Task brief. Please keep the images out and set down the data exactly as given.

Stored items from a collection:
=====

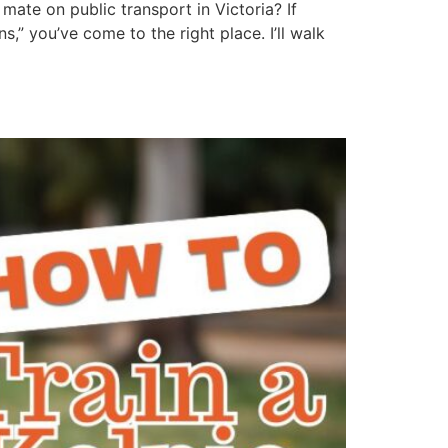
mate on public transport in Victoria? If
” you’ve come to the right place. I’ll walk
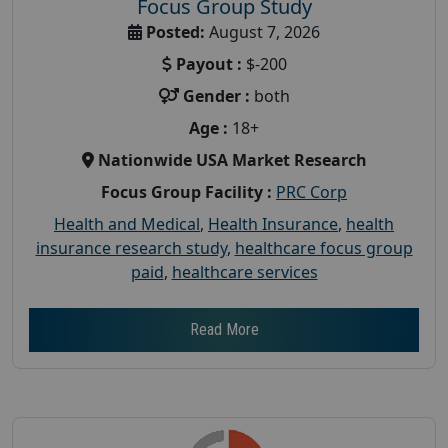
Focus Group Study
Posted:
August 7, 2026
Payout :
$-200
Gender :
both
Age :
18+
Nationwide USA Market Research
Focus Group Facility :
PRC Corp
Health and Medical
,
Health Insurance
,
health
insurance research study
,
healthcare focus group
paid
,
healthcare services
Read More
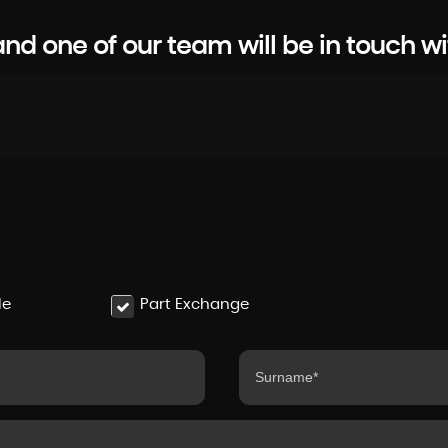
d one of our team will be in touch wi
le
Part Exchange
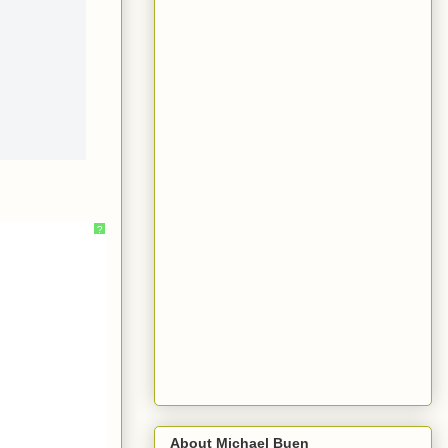
?
About Michael Buen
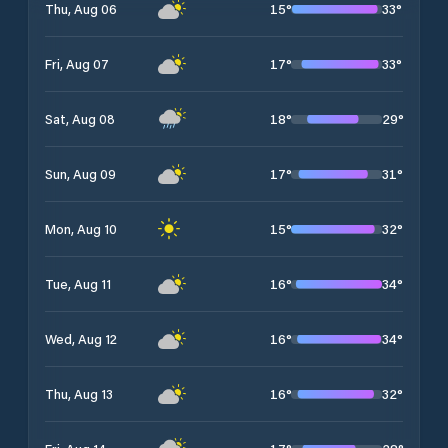
15
°
33
°
Thu, Aug 06
17
°
33
°
Fri, Aug 07
18
°
29
°
Sat, Aug 08
17
°
31
°
Sun, Aug 09
15
°
32
°
Mon, Aug 10
16
°
34
°
Tue, Aug 11
16
°
34
°
Wed, Aug 12
16
°
32
°
Thu, Aug 13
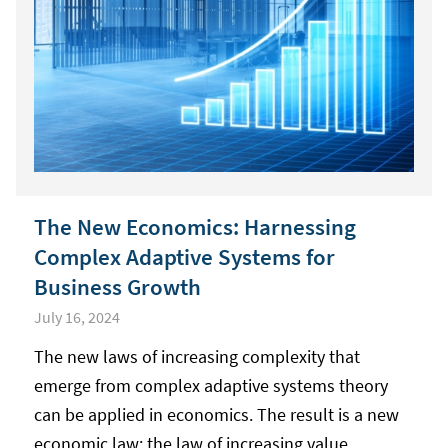
The New Economics: Harnessing
Complex Adaptive Systems for
Business Growth
July 16, 2024
The new laws of increasing complexity that
emerge from complex adaptive systems theory
can be applied in economics. The result is a new
economic law: the law of increasing value.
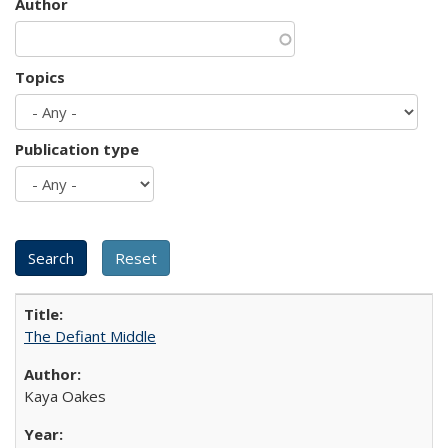
Author
Topics
Publication type
The Defiant Middle
Kaya Oakes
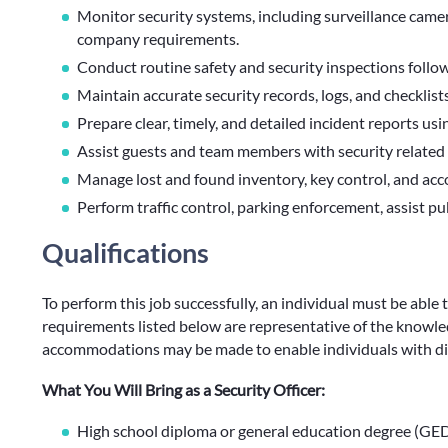
Monitor security systems, including surveillance camera
company requirements.
Conduct routine safety and security inspections follo
Maintain accurate security records, logs, and checklists
Prepare clear, timely, and detailed incident reports u
Assist guests and team members with security related 
Manage lost and found inventory, key control, and acco
Perform traffic control, parking enforcement, assist pu
Qualifications
To perform this job successfully, an individual must be able 
requirements listed below are representative of the knowledg
accommodations may be made to enable individuals with disa
What You Will Bring as a Security Officer:
High school diploma or general education degree (GED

=====

Result for this task.
mate on public transport in Victoria? If
” you’ve come to the right place. I’ll walk
Focus Group Study
Posted:
August 7, 2026
Payout :
$-200
Gender :
both
Age :
18+
Nationwide USA Market Research
Focus Group Facility :
PRC Corp
Health and Medical
,
Health Insurance
,
health
insurance research study
,
healthcare focus group
paid
,
healthcare services
Read More
d one of our team will be in touch wi
le
Part Exchange
?
About Michael Buen
15
°
33
°
Thu, Aug 06
17
°
33
°
Fri, Aug 07
18
°
29
°
Sat, Aug 08
17
°
31
°
Sun, Aug 09
15
°
32
°
Mon, Aug 10
16
°
34
°
Tue, Aug 11
16
°
34
°
Wed, Aug 12
16
°
32
°
Thu, Aug 13
The New Economics: Harnessing
Complex Adaptive Systems for
Business Growth
July 16, 2024
The new laws of increasing complexity that
emerge from complex adaptive systems theory
can be applied in economics. The result is a new
economic law: the law of increasing value.
Author
Topics
Publication type
The Defiant Middle
Kaya Oakes
Monitor security systems, including surveillance camera
company requirements.
Conduct routine safety and security inspections follo
Maintain accurate security records, logs, and checklists
Prepare clear, timely, and detailed incident reports u
Assist guests and team members with security related 
Manage lost and found inventory, key control, and acco
Perform traffic control, parking enforcement, assist pu
Qualifications
To perform this job successfully, an individual must be able 
requirements listed below are representative of the knowledg
accommodations may be made to enable individuals with disa
What You Will Bring as a Security Officer:
High school diploma or general education degree (GED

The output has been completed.